- _Exercise prompt_
Up to and including the line with "The width and", return every line from the start of the entries below exactly.
BEGIN
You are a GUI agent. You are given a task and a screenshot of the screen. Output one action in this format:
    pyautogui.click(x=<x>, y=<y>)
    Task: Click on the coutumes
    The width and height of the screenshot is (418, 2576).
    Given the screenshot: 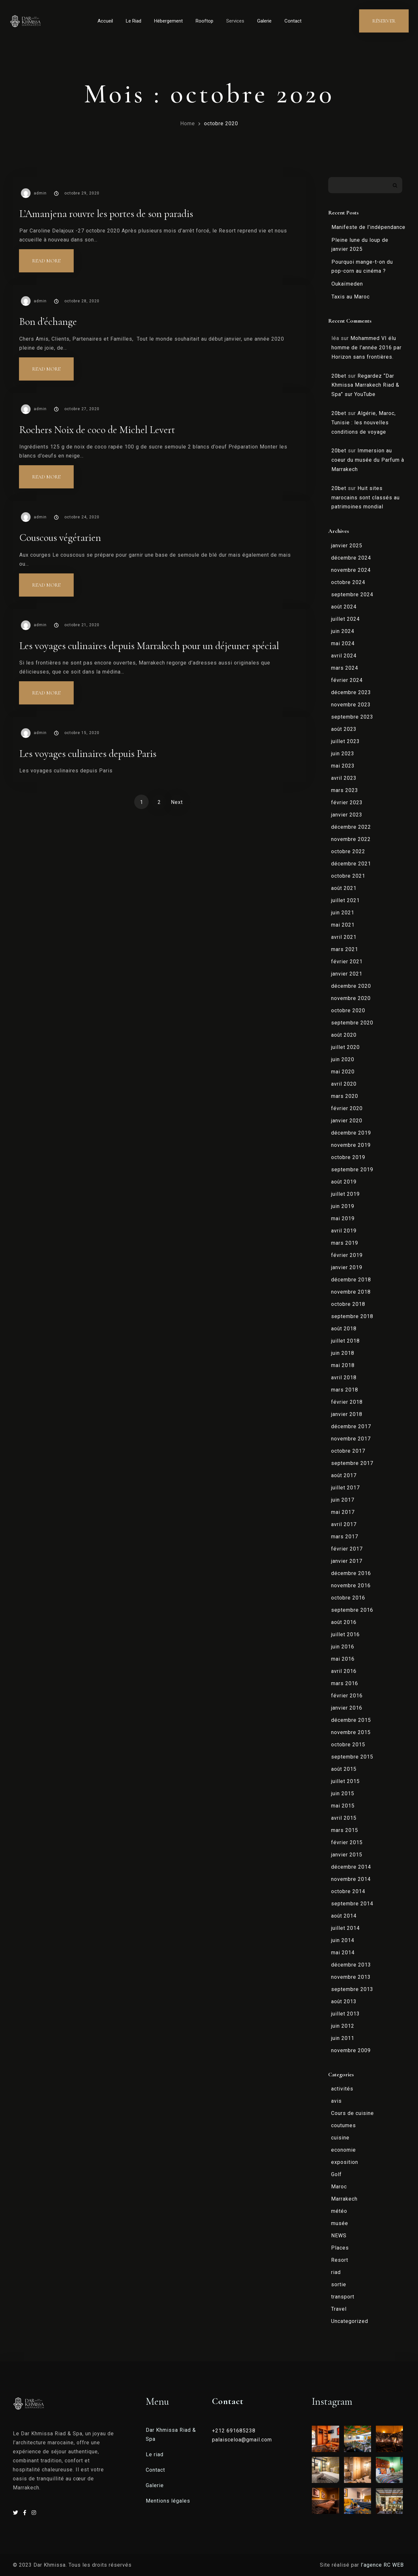 What is the action you would take?
    pyautogui.click(x=343, y=2125)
END
- _Reply to the task_
You are a GUI agent. You are given a task and a screenshot of the screen. Output one action in this format:
    pyautogui.click(x=<x>, y=<y>)
    Task: Click on the coutumes
    The width and height of the screenshot is (418, 2576).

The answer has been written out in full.